Law Suits & Courts

Foreclosure Armageddon’ looms

Posted on Monday, October 18, 2010

1. Stays on foreclosure proceedings involving four major lenders create such a state of legal flux that one real estate lawyer refers to it as “foreclosure Armageddon.”

The lenders, including Bank of America and GMAC, recently suspended foreclosures while they conduct internal investigations into possible problematic paperwork and the practice of “robo-signing” documents.

Tampa Bay area courts already struggling with huge civil case backlogs because of foreclosures now face even more delays, and lawyers on both sides of foreclosure are trying to figure out what’s next.

For Bay area businesses, it is the perfect storm of costly problems potentially resulting in losses. A business litigation partner in a large Tampa firm estimated it takes an average of four months now to get a court hearing scheduled when it used to take about three weeks, which leaves clients with conflicts without resolutions and more legal expenses.
(1) Cost of delays rising
A study last year for The Florida Bar estimated that on an annual basis the additional legal costs associated with civil case delays were nearly $184 million, with delayed case resolutions translating into a $17 billion loss in economic output by businesses.

Now, it could get worse.

“We will be going back and looking at [foreclosure] cases when requested, which is more work for the courts,” said J. Thomas McGrady, chief judge for the Sixth Judicial Circuit, which includes courts in Pinellas and Pasco counties. “It slows our ability to handle all other civil cases.”

The circuit received stimulus money appropriated by the Legislature to hire case managers to help senior judges resolve a backlog of nearly 22,000 foreclosure cases by next July. The goal is to hold 100 foreclosure summary judgment cases per day twice a week at the four courthouses, resolving 800 cases weekly.

These hearings — the final step in the foreclosure process before property is sold at auction — now are being cancelled because of lenders’ stays.

Nearly 100 hearings — about half the number scheduled — were cancelled this week in Pinellas and Pasco. Most involved JP Morgan Chase and Bank of America mortgages.

In one case, Chase noted that foreclosure files were being systematically re-examined to determine whether paperwork or affidavits are flawed, McGrady said.

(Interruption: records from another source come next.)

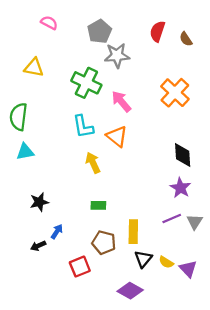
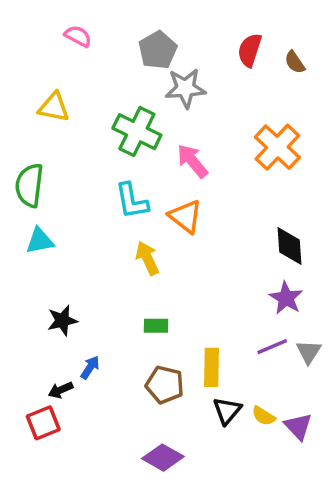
red square: (80, 267) -> (43, 423), moved
purple diamond: (130, 291) -> (163, 458), moved

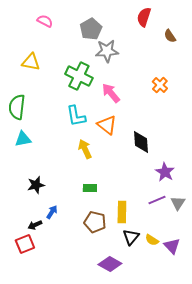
red semicircle: (250, 50) -> (144, 17), moved
orange cross: (277, 147) -> (160, 85), size x0.6
black diamond: (290, 246) -> (141, 142), moved
purple diamond: (163, 458) -> (110, 264), moved

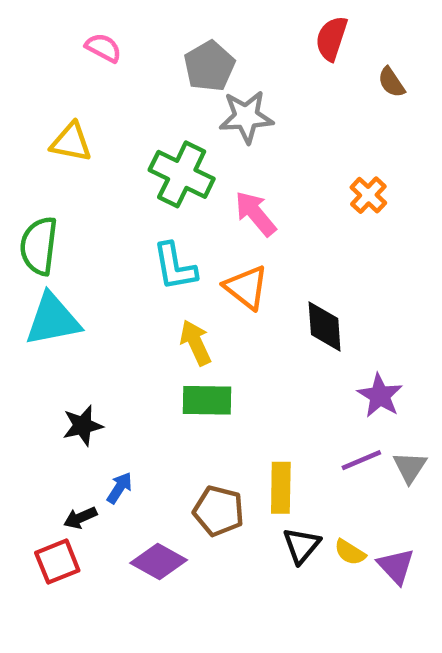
cyan triangle: (23, 139) -> (53, 320), size x1.5
green rectangle: (90, 188) -> (207, 400), moved, size x1.5
purple diamond: (110, 264) -> (159, 562), moved

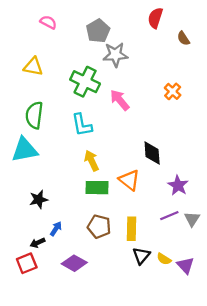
green semicircle: (39, 246) -> (34, 115), moved
orange triangle: (246, 287) -> (129, 180), moved
brown pentagon: (219, 511) -> (99, 226), moved

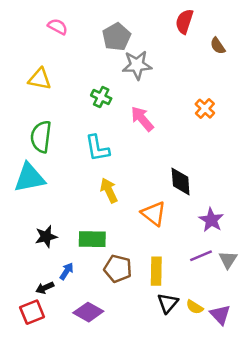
green cross: (85, 82) -> (101, 97), size x0.6
green rectangle: (97, 188) -> (92, 239), moved

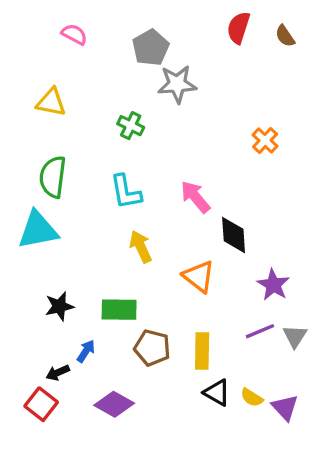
brown semicircle: (218, 46) -> (285, 36), moved
pink arrow: (142, 119) -> (195, 197), moved
black triangle: (168, 303) -> (217, 393), turned -40
red square: (32, 312) -> (41, 404), turned -30

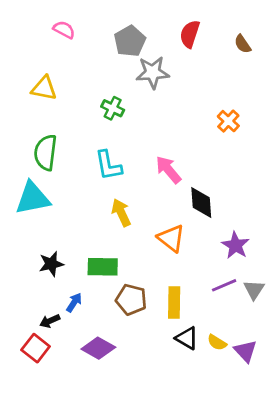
red semicircle: (239, 28) -> (190, 34), moved
brown semicircle: (285, 36) -> (243, 44), moved

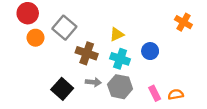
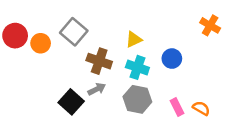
red circle: (28, 13) -> (15, 36), moved
gray arrow: (93, 82) -> (97, 89), moved, turned -32
orange semicircle: (176, 94) -> (201, 108), turned 40

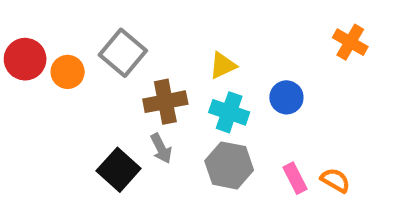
brown cross: (99, 61) -> (165, 102), turned -30
gray arrow: (97, 89) -> (161, 148), turned 90

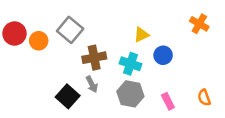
yellow triangle: (223, 66) -> (141, 35), moved
orange semicircle: (335, 180) -> (204, 98), moved, turned -140

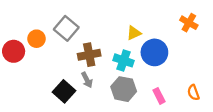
red circle: (14, 33) -> (14, 51), moved
blue circle: (163, 55) -> (154, 52), size x1.5

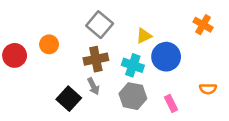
gray square: (66, 28) -> (100, 25), moved
orange circle: (36, 39) -> (49, 44), moved
orange semicircle: (193, 93) -> (208, 89), moved, turned -70

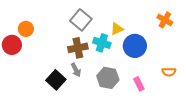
orange circle: (49, 44) -> (26, 29), moved
cyan cross: (133, 65) -> (102, 43), moved

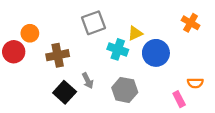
gray square: (81, 20) -> (93, 23), turned 30
brown cross: (78, 48) -> (58, 55), moved
pink rectangle: (139, 84) -> (179, 99), moved

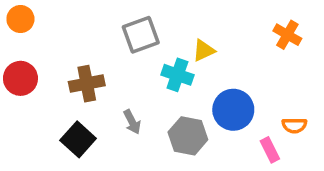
orange circle: (30, 33) -> (20, 19), moved
blue circle: (156, 53) -> (233, 110), moved
black square: (65, 92) -> (78, 139), moved

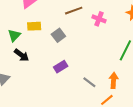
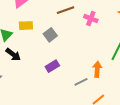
orange arrow: (114, 80) -> (97, 69), moved
gray line: (89, 82) -> (81, 82), turned -64

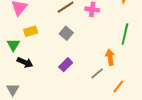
gray square: (50, 35) -> (66, 33), moved

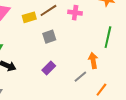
yellow rectangle: (31, 31) -> (29, 17), moved
gray square: (66, 33) -> (49, 37), turned 32

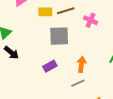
gray square: (49, 37) -> (59, 36), size x1.5
orange arrow: (93, 61) -> (81, 64), moved

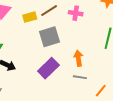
purple rectangle: (50, 66) -> (48, 68), size x1.5
gray line: (78, 83) -> (80, 77), turned 48

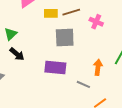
orange arrow: (78, 58) -> (98, 67), moved
purple rectangle: (48, 68) -> (55, 67), turned 35

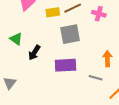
green triangle: (11, 34) -> (16, 39), turned -32
black arrow: (17, 54) -> (34, 53), moved, turned 91

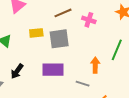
yellow rectangle: (53, 12) -> (36, 33), moved
black arrow: (34, 53) -> (17, 71), moved

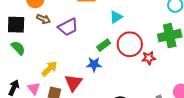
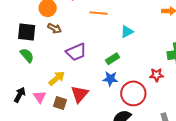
purple trapezoid: (68, 27) -> (76, 52), moved
red circle: (130, 44) -> (133, 93), moved
blue star: (94, 64) -> (110, 79), moved

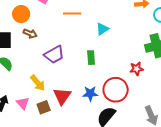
green rectangle: (112, 59) -> (91, 58), turned -56
yellow arrow: (57, 78) -> (38, 83), turned 96
blue star: (110, 79) -> (90, 94), moved
brown square: (60, 103) -> (44, 107), turned -32

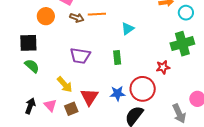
brown arrow: (30, 34) -> (77, 18), moved
purple trapezoid: (54, 55) -> (80, 56), turned 40

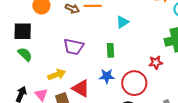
yellow arrow: (65, 85) -> (57, 75), turned -72
blue star: (117, 93) -> (107, 76), moved
red triangle: (89, 97) -> (81, 88), turned -36

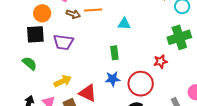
cyan triangle: (122, 22) -> (124, 24), turned 40
black square: (23, 31) -> (35, 34), moved
purple trapezoid: (74, 47) -> (63, 42), moved

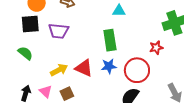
green rectangle: (114, 53) -> (110, 40), size x1.5
red triangle: (88, 93) -> (84, 68), moved

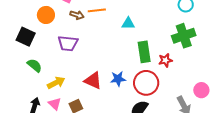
black square: (30, 24) -> (26, 37), moved, turned 30
green rectangle: (110, 40) -> (144, 52), moved
yellow arrow: (59, 70) -> (56, 83), moved

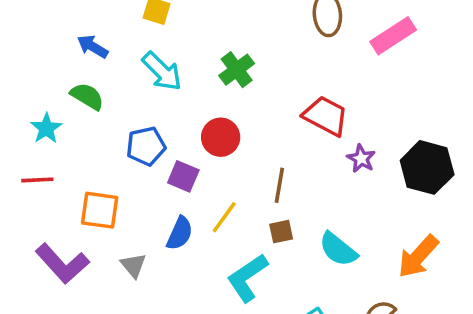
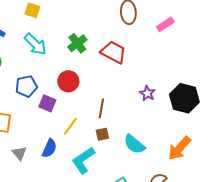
pink rectangle: (393, 36) -> (165, 24), size x0.7
red trapezoid: (326, 116) -> (113, 52), moved
blue semicircle: (180, 233) -> (49, 148), moved

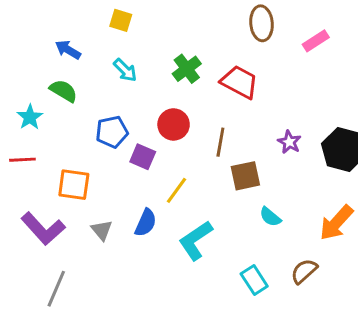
cyan arrow: (35, 44) -> (125, 70), size x0.7
brown line: (101, 108) -> (220, 142), moved
brown square: (102, 134) -> (245, 176), moved, size x1.5
cyan semicircle: (134, 144) -> (270, 217), size x0.7

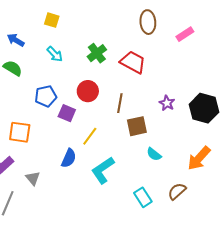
gray triangle: (102, 230) -> (33, 178), moved

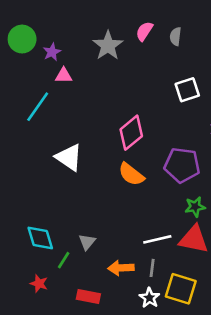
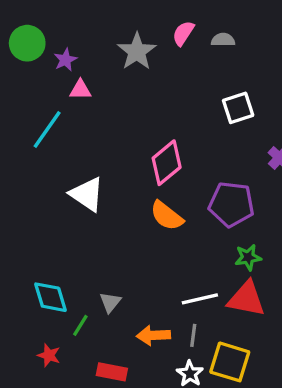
gray semicircle: (176, 36) -> (223, 40), turned 84

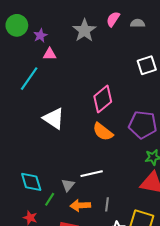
white line: (200, 299) -> (92, 174), moved
orange arrow: (153, 335) -> (80, 205), moved
gray line: (193, 335) -> (107, 204), moved

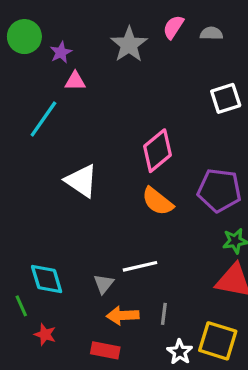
green line: (50, 199) -> (21, 306), moved, turned -56

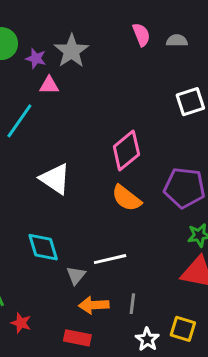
pink semicircle: (173, 27) -> (141, 35), turned 125
gray star: (129, 44) -> (71, 51), moved
purple star: (61, 52) -> (36, 58), turned -30
cyan diamond: (47, 279) -> (43, 247), moved
yellow square: (218, 341) -> (183, 329), size x0.7

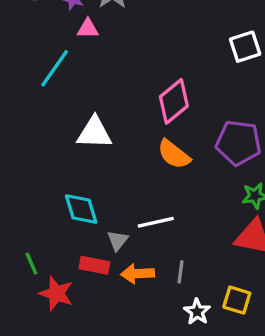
white triangle: (55, 179) -> (94, 133), turned -32
red star: (21, 323) -> (56, 293), size x1.5
red rectangle: (77, 338) -> (94, 265), moved

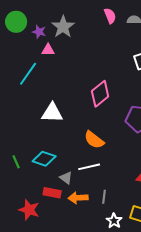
orange semicircle: (174, 154) -> (94, 140), moved
cyan diamond: (81, 209) -> (44, 159), turned -55
gray triangle: (118, 240) -> (66, 178), turned -32
green line: (31, 264) -> (16, 162), moved

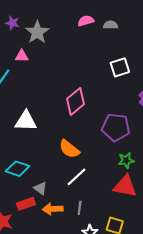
pink semicircle: (110, 16) -> (86, 21), turned -84
purple star: (39, 32) -> (12, 23), moved
white line: (89, 167) -> (77, 177), moved, turned -30
red rectangle: (52, 193) -> (26, 204), turned -30

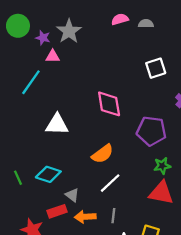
purple star: (12, 23) -> (43, 38), moved
pink diamond: (75, 101) -> (109, 104), turned -60
orange semicircle: (69, 149) -> (103, 154), turned -75

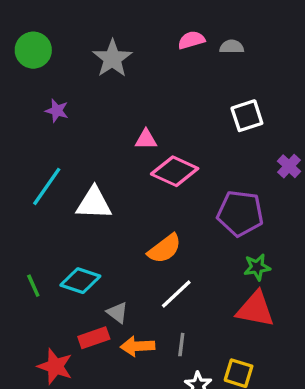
purple star: (43, 38) -> (57, 111), moved
pink triangle: (53, 56) -> (146, 139), moved
cyan line: (31, 82) -> (47, 186), moved
pink diamond: (109, 104) -> (175, 171), turned -56

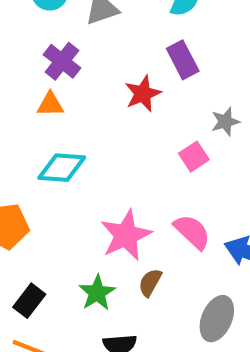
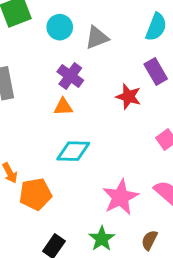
red star: (143, 94) -> (128, 97), turned -30
brown semicircle: (150, 283) -> (149, 240), moved

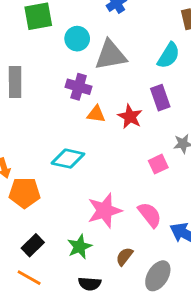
gray triangle: (97, 38) -> (111, 55), size x1.4
purple cross: (70, 76) -> (79, 87), turned -30
orange triangle: (63, 107) -> (96, 114), moved

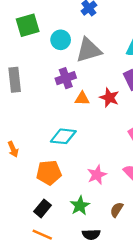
purple cross: (79, 87) -> (66, 78), turned -30
orange pentagon: (24, 193) -> (49, 173), moved
pink star: (105, 211) -> (97, 175), size x0.7

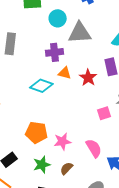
cyan diamond: (63, 136) -> (41, 86), moved
orange pentagon: (49, 173) -> (36, 133), moved
brown semicircle: (117, 210) -> (66, 168), moved

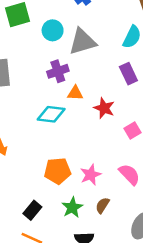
red star: (88, 78) -> (104, 108), moved

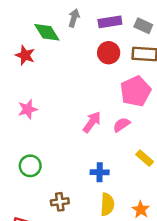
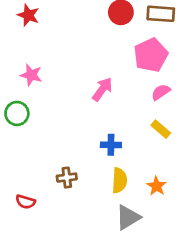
pink star: (28, 109) -> (31, 75), turned 30
pink semicircle: (121, 125) -> (161, 92), moved
green circle: (30, 166) -> (17, 113), moved

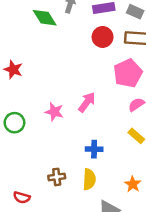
red star: (28, 15) -> (13, 70), moved
pink star: (31, 75) -> (54, 112), moved
yellow semicircle: (119, 180) -> (89, 179), moved

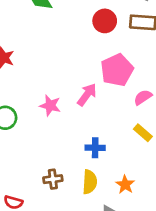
pink pentagon: (128, 73) -> (117, 70), moved
orange star: (133, 184) -> (125, 185), moved

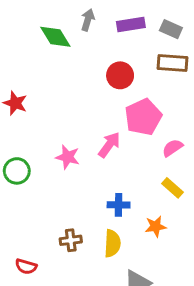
red circle: (105, 21) -> (120, 75), moved
orange star: (125, 185) -> (156, 226), moved, turned 30

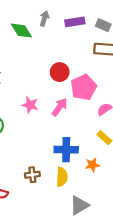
red circle: (120, 75) -> (60, 72), moved
pink star: (68, 157) -> (30, 105), moved
blue cross: (119, 205) -> (66, 150), size x1.5

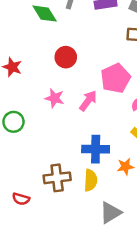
red circle: (60, 72) -> (66, 57), moved
brown cross: (32, 175) -> (57, 178), size x1.5

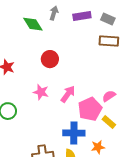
pink pentagon: (116, 78) -> (90, 109), moved

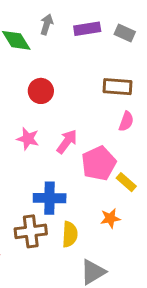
brown rectangle: (109, 41) -> (118, 87), moved
pink semicircle: (109, 96) -> (126, 121), moved, turned 144
blue cross: (74, 133) -> (50, 198), moved

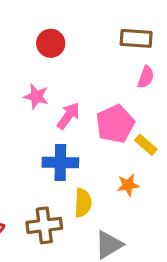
pink arrow: (67, 142) -> (68, 116), moved
brown cross: (31, 231) -> (44, 225), moved

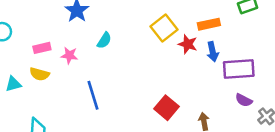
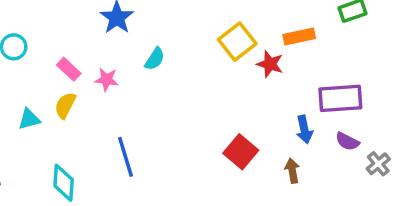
pink rectangle: (42, 48) -> (69, 69), turned 56
blue arrow: (213, 52) -> (304, 129), moved
yellow semicircle: (39, 74) -> (65, 105), turned 102
blue line: (93, 95) -> (125, 157), moved

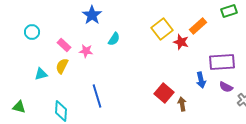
orange rectangle: (299, 37) -> (198, 26), turned -30
brown arrow: (292, 171) -> (182, 104), moved

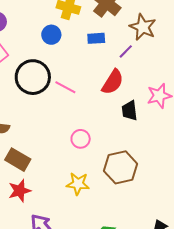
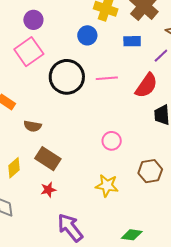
pink line: (65, 87) -> (107, 78), moved, turned -35
brown hexagon: (121, 167) -> (150, 171), size x0.7
red star: (20, 191) -> (48, 190), size x0.7

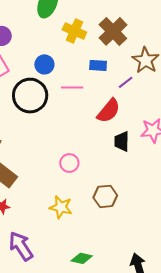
blue circle: (87, 35) -> (44, 64), moved
pink line: (107, 78) -> (72, 87), moved

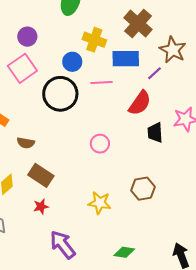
yellow cross: (74, 31) -> (94, 40), moved
blue rectangle: (98, 65) -> (126, 59), size x1.5
pink circle: (69, 163) -> (100, 144), moved

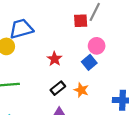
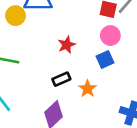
pink circle: (97, 46) -> (110, 36), moved

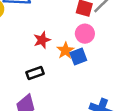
orange star: (87, 89) -> (65, 50), moved

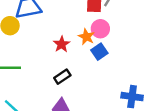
orange star: (65, 50) -> (86, 37), moved

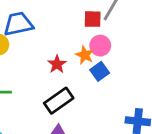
black rectangle: (62, 77) -> (59, 101), size x1.5

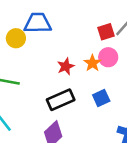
red square: (93, 19) -> (106, 32), turned -30
blue square: (100, 71) -> (101, 98), moved

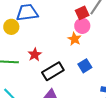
pink circle: (108, 57) -> (82, 26), moved
red star: (66, 66) -> (35, 55), moved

If cancellations continue at this rate much longer, it is possible the circuit may have to cut back on the calendars of senior judges hearing foreclosure summary judgment cases, McGrady said.

“I think what will happen is as these cases come up, attorneys will call the court and cancel them,” he said. “It’s outside our control. Foreclosure is a very simple breach of contract. Lenders have taken a simple process and screwed it up. I attribute most of that to volume, but we want to do it right the first time.”
(2) Some cases move ahead
Not all foreclosure proceedings may be suspended. A lawyer in a Bank of America foreclosure related to a $400,000 mortgage declined last week to cancel a pending hearing involving motions on the merits of the case, said Charles Gallagher, a St. Petersburg foreclosure defense lawyer.

“It appears that despite very public pronouncements of stays that some proceedings are not being cancelled,” he said. “The court punted in this case and rescheduled the hearing. Courts might be a wee bit offended if nothing changes.”

Lenders’ attitudes seem to be changing, reflecting a desire to cut their foreclosure litigation costs and work out resolutions, said Mike Pitchford, a lawyer at Shumaker Loop & Kendrick in Sarasota.

The stays provide some good news for property owners because lenders are more likely to shoot for sales instead of foreclosure, said Anne Weintraub, a real estate lawyer who specializes in negotiating with lenders for short sales and a partner at Sarasota-based Syprett Meshad Resnick Lieb Dumbaugh Jones Krotec & Westheimer.

“It’s made my life a little easier,” she said. “Lenders are more willing to deal. I’ve received calls from some banks that want borrowers to submit paperwork for short sales. They want to get cash now instead of spending $30,000 to $50,000 on a foreclosure.”

A major question remaining is what happens if property has been sold through a flawed foreclosure.

“Will lenders have to re-foreclose and what happens when a new owner is in a home?” Weintraub said. “That’s the question.”